Hi I was trying to decide between a Rockwell Versacut $100, 4A or a Dremel Sawmax $130 6A for cutting cement board before I lay tile and for cutting into Plaster walls. The rockwell is only 4 amps but seems to have higher reviews on amazon?

I was wondering if anyone has any experience with these or recommendations on other tools for these sorts of projects?

I already have circular saws but I feel like these smaller saws are more convenient and also these saws allow plunge cutting (for when I cut holes in the plaster walls)

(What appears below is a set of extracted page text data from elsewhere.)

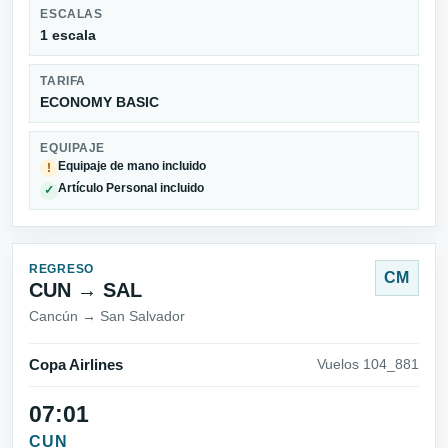
ESCALAS
1 escala
TARIFA
ECONOMY BASIC
EQUIPAJE
Equipaje de mano incluido
!
Artículo Personal incluido
✓
REGRESO
CM
CUN → SAL
Cancún → San Salvador
Copa Airlines
Vuelos 104_881
07:01
CUN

Also anyone know if the blades are standard? I think the blades are 3 3/8" I was wondering if they have generic brands that make blades this saw?


----------



## oh'mike (Sep 18, 2009)

for cutting cement backer and plaster, an angle grinder or tile cutting you will do better to buy an angle grinder or small diamond bladed circular saw---Harbor Freight makes a dandy saw for $65---less on sale. I'll see if I can find a link.

4 in. Dry-Cut Handheld Tile Saw


----------



## Gymschu (Dec 12, 2010)

I have studied long and hard on this very decision. I have an old Craftsman 5 1/2" cordless circular saw and the batteries are toast and I have searched for some sort of replacement for 2 years. Had a Porter Cable cordless that did not have enough power. So, I have looked for something similar in a corded model as you have done. The reviews for both are lukewarm but maybe for backer board they could work. Most reviews seem to say both saws are underpowered or the switches are hard to activate and keep a straight line for cutting. In any event, I have been underwhelmed by reviews of both saws and have not committed to buying one. Sure would like to once again find a compact saw of any kind that you don't have to lug around for roof projects, etc.


----------



## joecaption (Nov 30, 2011)

This is what I use, manly because of the dust hose connection to go to the shop vac.
https://www.ridgid.com/us/en/five-inch-fiber-cement-saw


----------



## ToolSeeker (Sep 19, 2012)

Another down side to these, the blades are not cheap and cement board will eat them like they was candy. I have been using my oscillating tool for cut outs but again the blades are not cheap. I haven't found them yet but Bosch has jigsaw blades for cement board.


----------



## joecaption (Nov 30, 2011)

A tile bit in a Roto Zip will work better for making holes in tile board.


----------



## crayola110 (Aug 23, 2012)

I've found some cheap oscillating blades (Chinese ) that seem to wear just slightly faster then my brand name does so in the end it ends up being cheaper if you just buy a bunch of the blades or carbide ones. 

The Rockwell versacut I found at lowes for 99$


----------



## oh'mike (Sep 18, 2009)

That saw I linked to is dust free if you press a wet sponge against the blade as you cut---works well---handy for other uses,too.


----------



## iminaquagmire (Jul 10, 2010)

Another option for cement board and mud job tear outs is a handheld wet saw such as the Dewalt DWC860W. I have the Felker FHS-4 that works very well but it appears that its no longer made.

For plaster nothing beats an oscillating tool.


----------